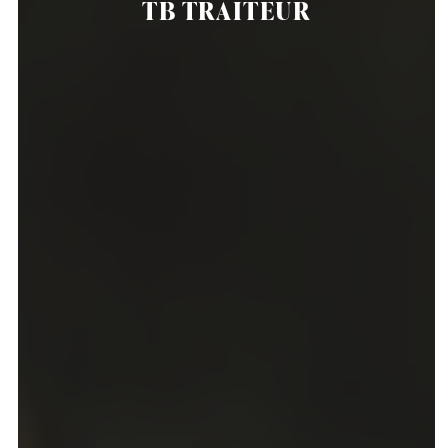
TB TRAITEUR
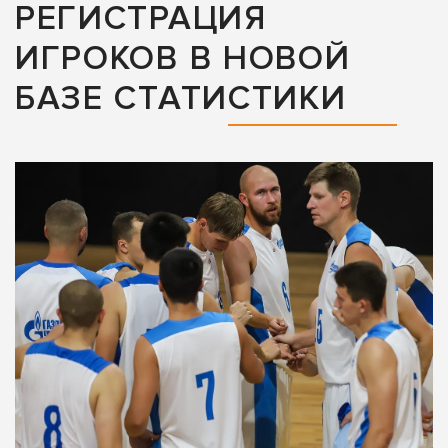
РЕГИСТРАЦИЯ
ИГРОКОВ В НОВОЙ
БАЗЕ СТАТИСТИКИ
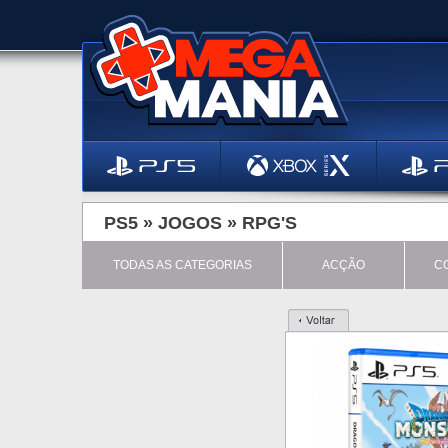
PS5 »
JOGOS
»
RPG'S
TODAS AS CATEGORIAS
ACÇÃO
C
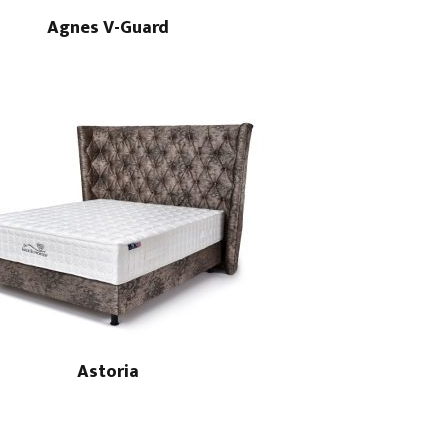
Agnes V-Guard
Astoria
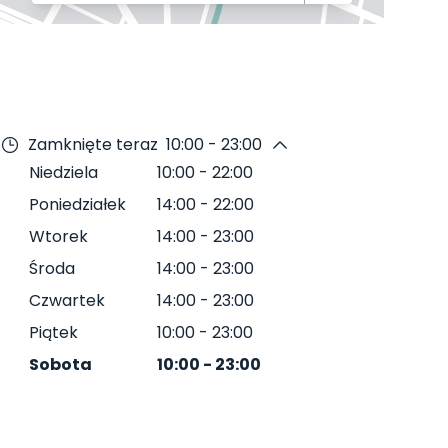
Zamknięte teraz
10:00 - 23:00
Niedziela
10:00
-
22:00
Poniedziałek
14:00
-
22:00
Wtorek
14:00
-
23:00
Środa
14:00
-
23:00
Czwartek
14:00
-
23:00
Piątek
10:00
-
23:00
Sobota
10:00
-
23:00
______________________________
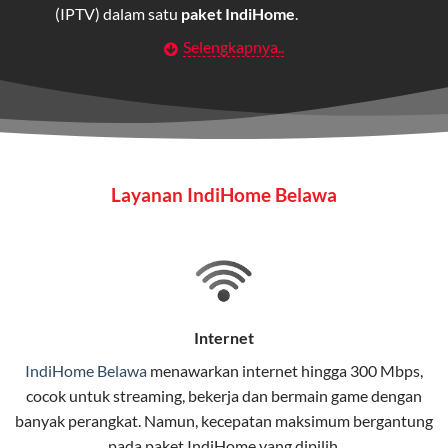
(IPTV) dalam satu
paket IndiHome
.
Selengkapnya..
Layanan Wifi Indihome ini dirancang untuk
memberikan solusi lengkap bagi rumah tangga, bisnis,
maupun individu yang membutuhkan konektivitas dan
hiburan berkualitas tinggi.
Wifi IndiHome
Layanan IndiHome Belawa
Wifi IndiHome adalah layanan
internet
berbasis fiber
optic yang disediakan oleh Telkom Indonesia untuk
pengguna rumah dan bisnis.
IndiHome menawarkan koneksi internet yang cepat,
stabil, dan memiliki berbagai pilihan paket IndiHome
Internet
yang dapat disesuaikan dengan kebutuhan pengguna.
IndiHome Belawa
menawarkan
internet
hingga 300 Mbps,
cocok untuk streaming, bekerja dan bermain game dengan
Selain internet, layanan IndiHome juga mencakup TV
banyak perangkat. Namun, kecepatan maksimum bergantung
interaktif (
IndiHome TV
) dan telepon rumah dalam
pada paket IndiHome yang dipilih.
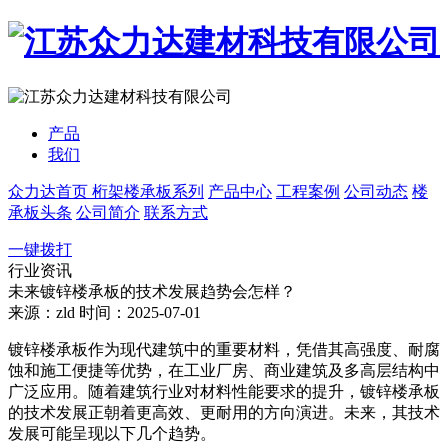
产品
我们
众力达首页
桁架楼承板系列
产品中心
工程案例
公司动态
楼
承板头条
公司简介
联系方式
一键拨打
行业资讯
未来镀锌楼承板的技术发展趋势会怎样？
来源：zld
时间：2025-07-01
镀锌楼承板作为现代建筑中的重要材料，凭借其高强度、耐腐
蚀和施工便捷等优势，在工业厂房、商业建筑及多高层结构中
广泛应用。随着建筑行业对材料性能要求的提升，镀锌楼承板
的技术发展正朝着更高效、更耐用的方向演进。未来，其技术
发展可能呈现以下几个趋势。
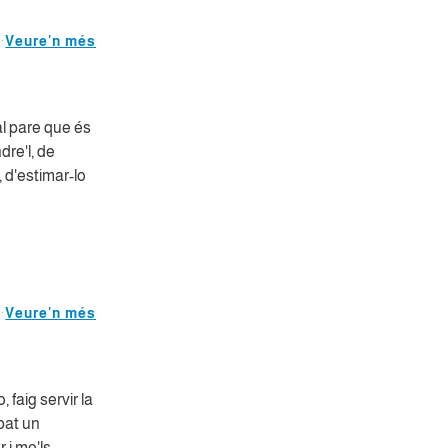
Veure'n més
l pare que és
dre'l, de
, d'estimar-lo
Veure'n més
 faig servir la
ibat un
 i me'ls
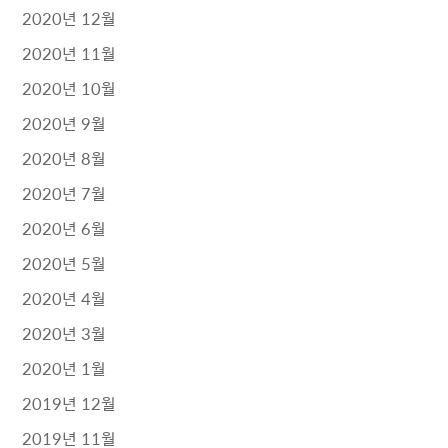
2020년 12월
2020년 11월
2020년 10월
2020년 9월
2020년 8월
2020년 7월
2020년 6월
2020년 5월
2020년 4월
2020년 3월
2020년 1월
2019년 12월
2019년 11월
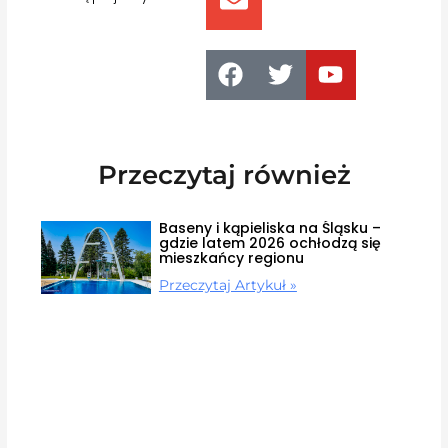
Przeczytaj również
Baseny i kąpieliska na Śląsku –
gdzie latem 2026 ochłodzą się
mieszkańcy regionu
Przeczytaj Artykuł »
______________________________
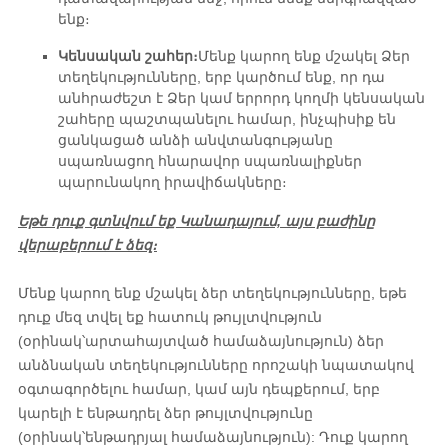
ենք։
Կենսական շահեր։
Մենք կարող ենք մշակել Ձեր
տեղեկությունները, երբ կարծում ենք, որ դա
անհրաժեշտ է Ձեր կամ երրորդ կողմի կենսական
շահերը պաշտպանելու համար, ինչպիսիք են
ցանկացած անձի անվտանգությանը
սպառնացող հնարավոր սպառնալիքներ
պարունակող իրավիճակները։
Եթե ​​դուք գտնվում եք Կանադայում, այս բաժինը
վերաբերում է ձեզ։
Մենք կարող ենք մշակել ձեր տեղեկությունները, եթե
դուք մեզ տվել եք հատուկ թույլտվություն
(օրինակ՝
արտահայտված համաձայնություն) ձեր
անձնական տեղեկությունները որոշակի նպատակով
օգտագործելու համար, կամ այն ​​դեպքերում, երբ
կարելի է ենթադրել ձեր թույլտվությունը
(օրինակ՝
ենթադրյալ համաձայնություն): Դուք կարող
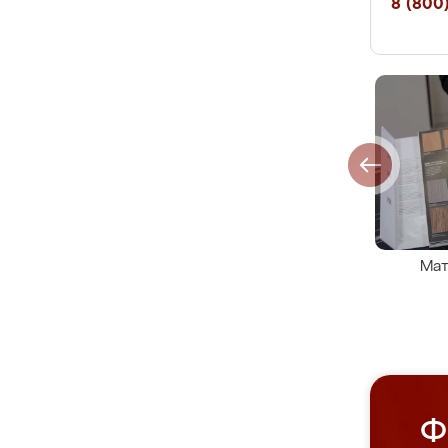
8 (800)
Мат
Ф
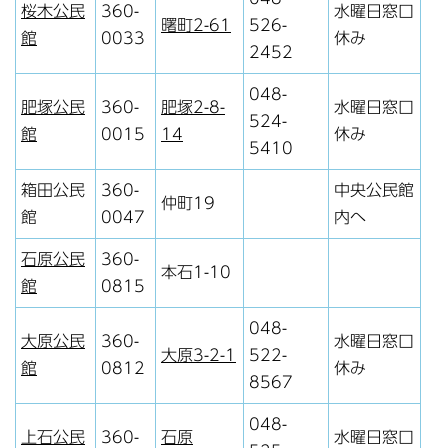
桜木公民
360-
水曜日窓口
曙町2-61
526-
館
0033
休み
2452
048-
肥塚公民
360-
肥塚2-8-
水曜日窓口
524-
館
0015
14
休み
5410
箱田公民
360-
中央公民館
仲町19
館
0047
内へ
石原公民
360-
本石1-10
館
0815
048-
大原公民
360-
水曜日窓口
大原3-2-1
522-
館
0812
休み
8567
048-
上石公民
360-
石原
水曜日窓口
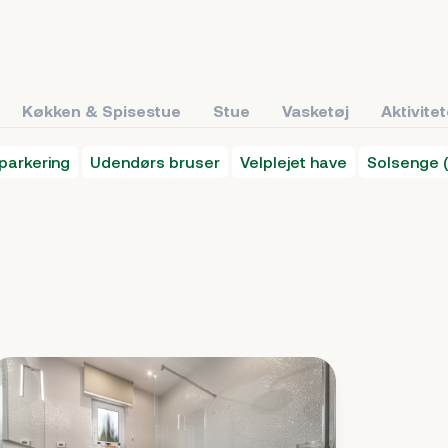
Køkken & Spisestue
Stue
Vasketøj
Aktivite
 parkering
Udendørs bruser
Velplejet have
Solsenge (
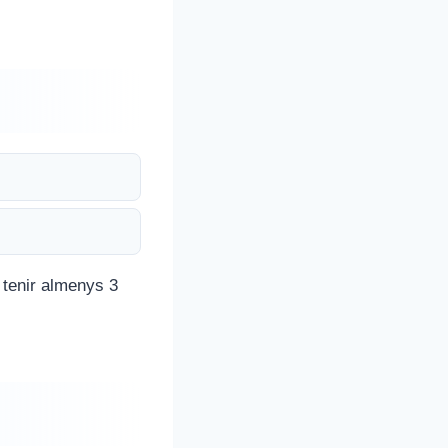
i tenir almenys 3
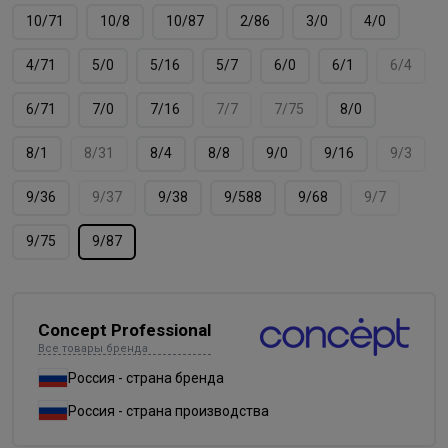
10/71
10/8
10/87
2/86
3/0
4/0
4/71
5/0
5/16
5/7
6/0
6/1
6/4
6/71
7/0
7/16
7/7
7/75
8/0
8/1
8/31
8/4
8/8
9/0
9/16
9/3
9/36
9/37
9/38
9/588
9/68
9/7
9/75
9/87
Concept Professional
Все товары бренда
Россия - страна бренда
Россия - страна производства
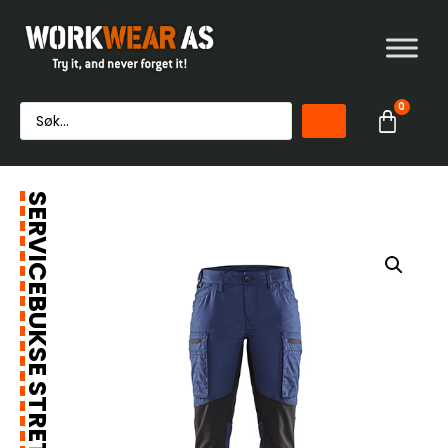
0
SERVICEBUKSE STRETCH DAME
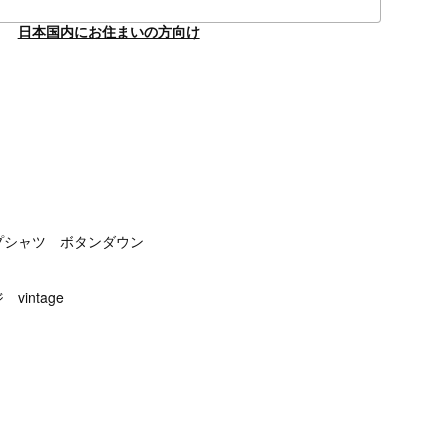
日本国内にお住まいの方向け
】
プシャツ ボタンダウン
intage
______________________________
- **PROBLEM**
Wherever the string "dengan" shows up in the material, copy the line that holds it.

- **SOLUTION**
yang dapat disesuaikan dengan kebutuhan pengguna.
cocok untuk streaming, bekerja dan bermain game dengan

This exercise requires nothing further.